Soutenir l’entrepreneuriat africain avec plus de 3 milliards d’euros
Emmanuel Macron cite également les actions entreprises en matière de recherche scientifique, de sport, de culture. Mais également, des années durant : «Nous avons soutenu l’entrepreneuriat africain en y consacrant plus de 3 milliards d’euros entre 2019 et 2022 au travers de l’initiative « Choose Africa ».» Il annonce l’amplification de cet effort «en ciblant davantage les entrepreneurs français et africains qui sont confrontés au risque et qui n’arrivent pas à accéder au crédit ou au capital de quelques centaines de milliers d’euros qui débloqueraient leur situation». Indique que ‘Choose Africa 2’, sera dédié à cet effort «et qui, en particulier en matière de culture, de sport, d’agriculture et de digital, reprenant tout ce que nous avons fait avec « Digital Africa » ces dernières années, démultipliera les opportunités.»

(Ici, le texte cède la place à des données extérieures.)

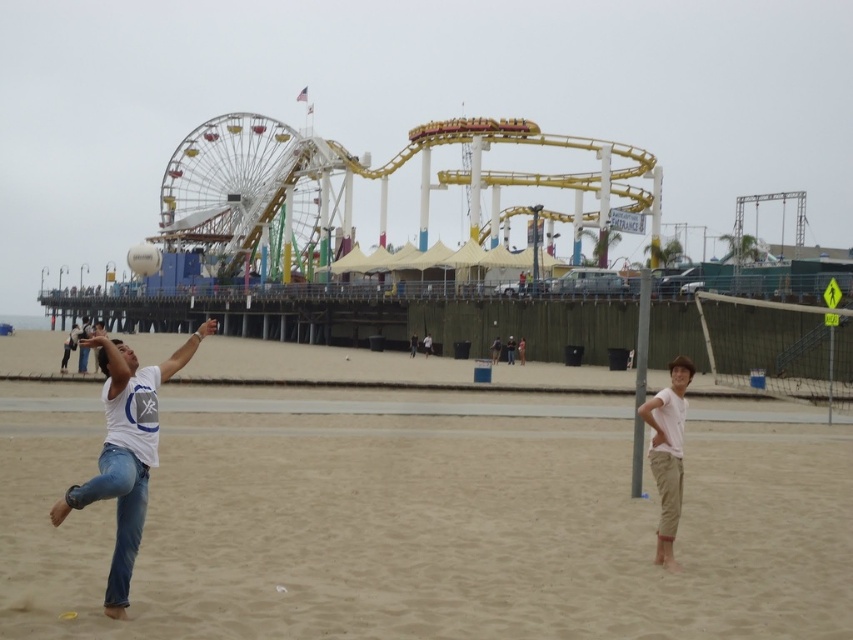 Does point (682, 372) come farther from viewer compared to point (129, 250)?

That is False.

Is point (637, 410) positioned in front of point (141, 244)?

Yes, it is in front of point (141, 244).

At what (x,y) coordinates should I click in order to perform the action: click on white cotton shirt at lower right. Please return your answer as a coordinate pair (x, y). This screenshot has height=640, width=853. Looking at the image, I should click on click(x=666, y=451).

Is white matte t-shirt at center closer to the viewer compared to white matte t-shirt at left?

That is True.

Which is behind, point (102, 490) or point (83, 371)?

The point (83, 371) is more distant.

I want to click on white matte t-shirt at center, so click(x=125, y=451).

Is light brown sand at center thinner than white matte t-shirt at left?

No, light brown sand at center is not thinner than white matte t-shirt at left.

Can you confirm if light brown sand at center is bigger than white matte t-shirt at left?

No.

In order to click on light brown sand at center in this screenshot , I will do pyautogui.click(x=427, y=518). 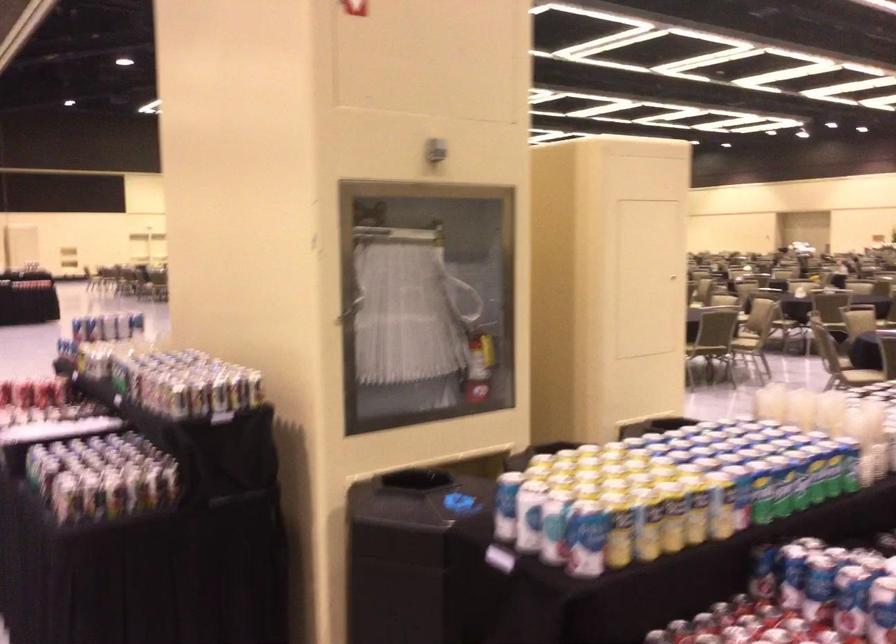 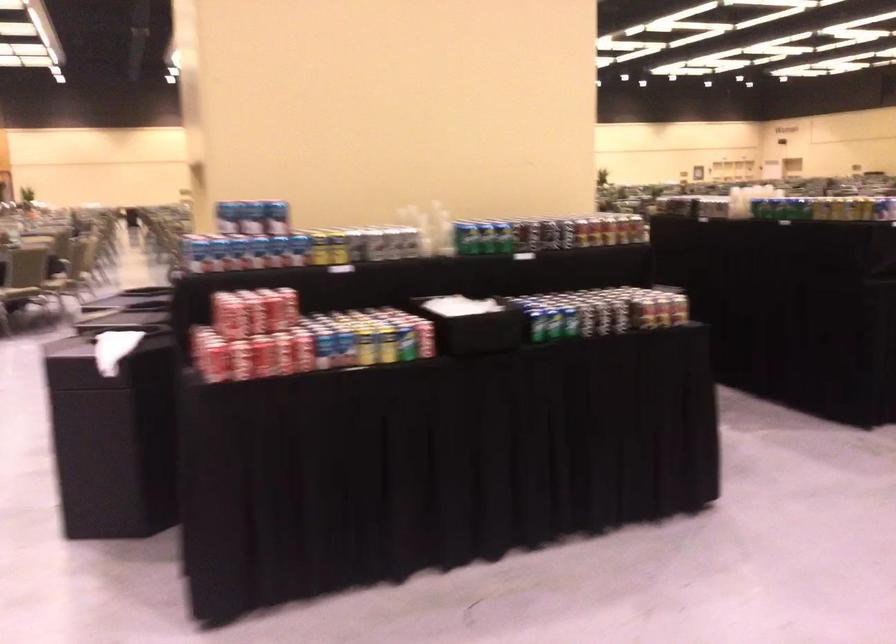 Locate, in the second image, the point that corresponds to pixel 119 341 in the first image.

(352, 245) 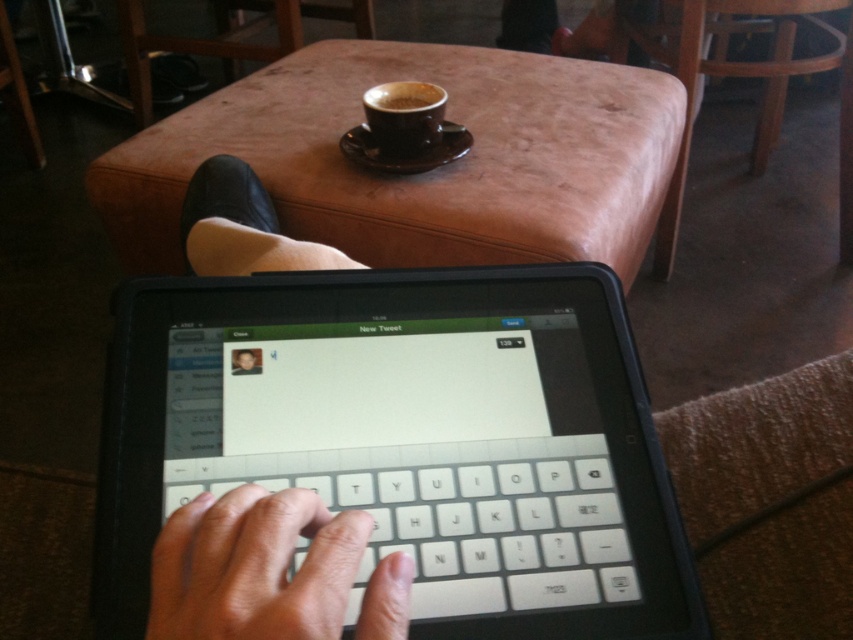 Does shiny brown cup at center have a greater width compared to smooth skin face at center?

Indeed, shiny brown cup at center has a greater width compared to smooth skin face at center.

Who is shorter, shiny brown cup at center or smooth skin face at center?

smooth skin face at center is shorter.

Which is in front, point (410, 124) or point (242, 353)?

Point (242, 353) is in front.

I want to click on shiny brown cup at center, so 404,115.

In the scene shown: Which is below, black ceramic cup at upper center or smooth skin face at center?

smooth skin face at center

Between black ceramic cup at upper center and smooth skin face at center, which one appears on the right side from the viewer's perspective?

Positioned to the right is black ceramic cup at upper center.

This screenshot has width=853, height=640. Find the location of `black ceramic cup at upper center`. black ceramic cup at upper center is located at coordinates (404, 97).

Does black plastic tablet at center appear on the right side of white plastic keyboard at center?

Incorrect, black plastic tablet at center is not on the right side of white plastic keyboard at center.

Is point (596, 563) more distant than point (517, 460)?

No.

The image size is (853, 640). In order to click on black plastic tablet at center in this screenshot , I will do `click(407, 440)`. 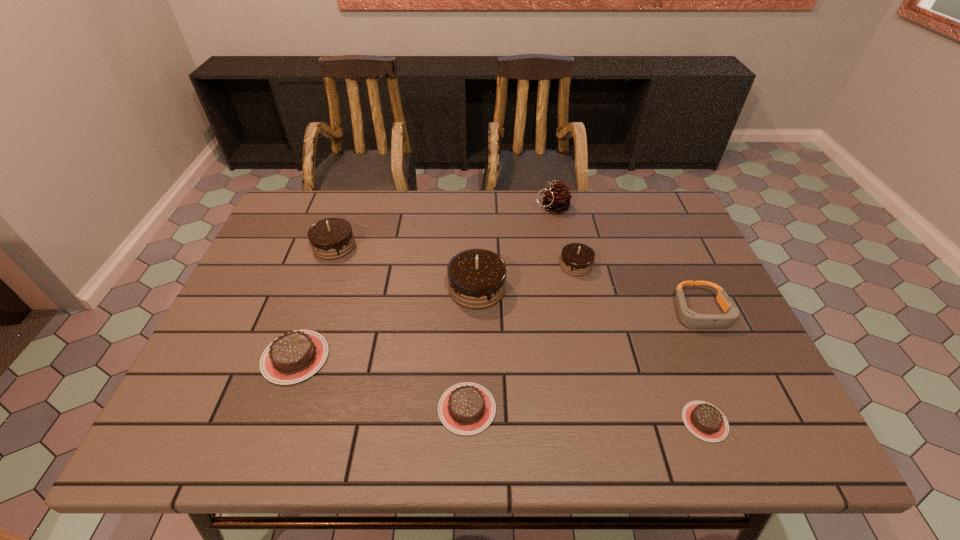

«Nous ne sommes aujourd’hui qu’au milieu du gué»
Si Emmanuel Macron juge qu’il y a des avancées, il note : «Nous ne sommes aujourd’hui qu’au milieu du gué». Pour lui, c’est la fin d’une époque marquée par la centralité de la question sécuritaire et militaire et la prééminence du sécuritaire. Le deuxième grand changement étant de passer d’une logique d’aide à une logique d’investissement solidaire et partenariale. «Lors du sommet que nous allons organiser le 23 juin à Paris, nous allons consolider ce passage de la logique d’aide à celle d’investissement solidaire. Sur le nouveau partenariat Sud-Nord précisément parce que c’est avec l’Afrique, mais aussi avec l’Inde, la Barbade, que nous pourrons inventer un nouveau pacte pour dessiner une nouvelle architecture financière internationale permettant de lutter contre les inégalités, de financer la transition climatique». Il considère que: «l’Afrique est un continent où nous devons bâtir des relations respectueuses, équilibrées, responsables pour lutter ensemble sur des causes communes telles que le climat. Et c’est pour moi les termes mêmes de ce partenariat renouvelé que nous souhaitons, qui est l’inverse des logiques de prédation, qu’elles soient militaires et sécuritaires ou qu’elles soient financières, poussées aujourd’hui par d’autres pays».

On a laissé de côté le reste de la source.